Early estimates for short-term business statistics with ML models for statistical units prediction
Conference
65th ISI World Statistics Congress 2025
Format: IPS Abstract - WSC 2025
Keywords: business-survey, machine learning, nowcasting, timeliness;
Session: IPS 799 - Real-World Machine Learning Applications in Official Statistics
Thursday 9 October 10:50 a.m. - 12:30 p.m. (Europe/Amsterdam)
Abstract
Timeliness stands as one of the main concerns regarding survey-based official statistics, despite their quality and the contrasted methodological support to account for their accuracy through design-based inference. Data collection, data editing, and population aggregates estimation take usually too long for increasingly demanding user needs. Resourcing to new data sources (mainly digital) are frequently posed as potential solutions even at the cost of accuracy and, thus, reliability.
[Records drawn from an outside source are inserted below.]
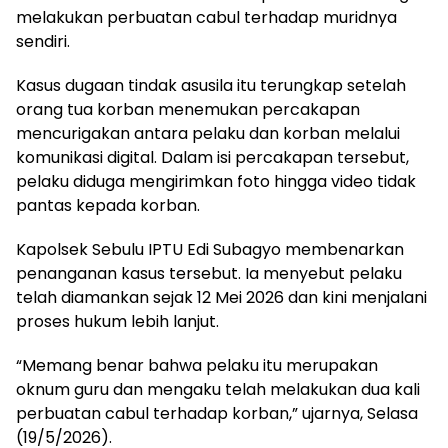
melakukan perbuatan cabul terhadap muridnya
sendiri.
Kasus dugaan tindak asusila itu terungkap setelah
orang tua korban menemukan percakapan
mencurigakan antara pelaku dan korban melalui
komunikasi digital. Dalam isi percakapan tersebut,
pelaku diduga mengirimkan foto hingga video tidak
pantas kepada korban.
Kapolsek Sebulu IPTU Edi Subagyo membenarkan
penanganan kasus tersebut. Ia menyebut pelaku
telah diamankan sejak 12 Mei 2026 dan kini menjalani
proses hukum lebih lanjut.
“Memang benar bahwa pelaku itu merupakan
oknum guru dan mengaku telah melakukan dua kali
perbuatan cabul terhadap korban,” ujarnya, Selasa
(19/5/2026).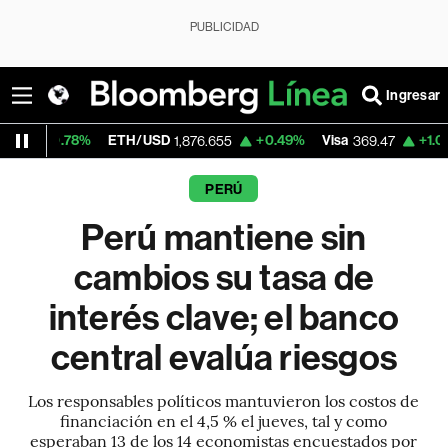
PUBLICIDAD
Ingresar
%
ETH/USD
+0.49%
Visa
+1.04%
Mercad
1,876.655
369.47
PERÚ
Perú mantiene sin
cambios su tasa de
interés clave; el banco
central evalúa riesgos
Los responsables políticos mantuvieron los costos de
financiación en el 4,5 % el jueves, tal y como
esperaban 13 de los 14 economistas encuestados por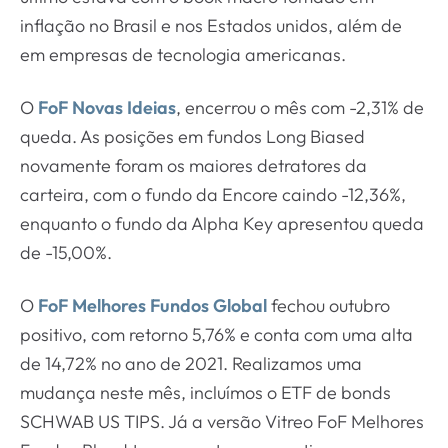
inflação no Brasil e nos Estados unidos, além de
em empresas de tecnologia americanas.
O
FoF Novas Ideias
, encerrou o mês com -2,31% de
queda. As posições em fundos Long Biased
novamente foram os maiores detratores da
carteira, com o fundo da Encore caindo -12,36%,
enquanto o fundo da Alpha Key apresentou queda
de -15,00%.
O
FoF Melhores Fundos Global
fechou outubro
positivo, com retorno 5,76% e conta com uma alta
de 14,72% no ano de 2021. Realizamos uma
mudança neste mês, incluímos o ETF de bonds
SCHWAB US TIPS. Já a versão Vitreo FoF Melhores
We suggest to make use of the predictive power of statistical learning models on survey data to reconstruct a synthetic version of the microdata while these production phases are executed, so that aggregation and estimation procedures can similarly be conducted producing early and timely estimates of the population aggregates of interest. We call this early imputation. We present ongoing proofs of concept using the Spanish Industrial Turnover Index survey, improving timeliness by several weeks. We also discuss about related issues as the uncertainty estimation and the potential reduction of response burden.